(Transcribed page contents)
##############################
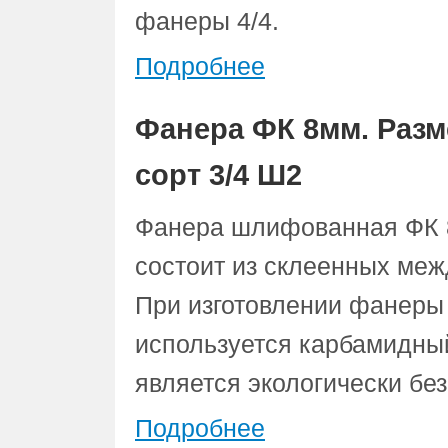
фанеры 4/4.
Подробнее
Фанера ФК 8мм. Разм
сорт 3/4 Ш2
Фанера шлифованная ФК 8
состоит из склеенных меж
При изготовлении фанеры
используется карбамидный
является экологически бе
Подробнее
##############################
The lines beginning with the one that holds "При изготовлении фанеры" and ending with the last line of the data above are to be reproduced exactly, and nothing else.

При изготовлении фанеры
используется карбамидный
является экологически бе
Подробнее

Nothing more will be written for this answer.